-- Exercise description --
Give the listing back in full, exactly as written, with the pictures removed.

-- Supplied data --
-*-*-
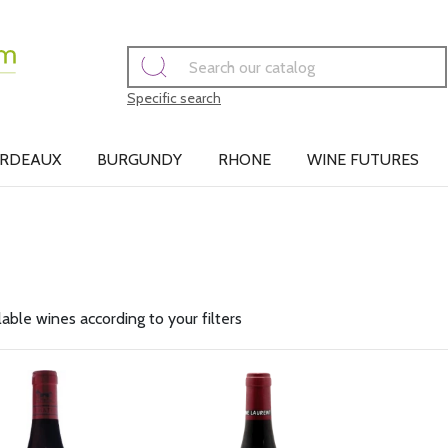
Specific search
RDEAUX
BURGUNDY
RHONE
WINE FUTURES
lable wines according to your filters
-*-*-
-- Task answer --
Specific search
RDEAUX
BURGUNDY
RHONE
WINE FUTURES
lable wines according to your filters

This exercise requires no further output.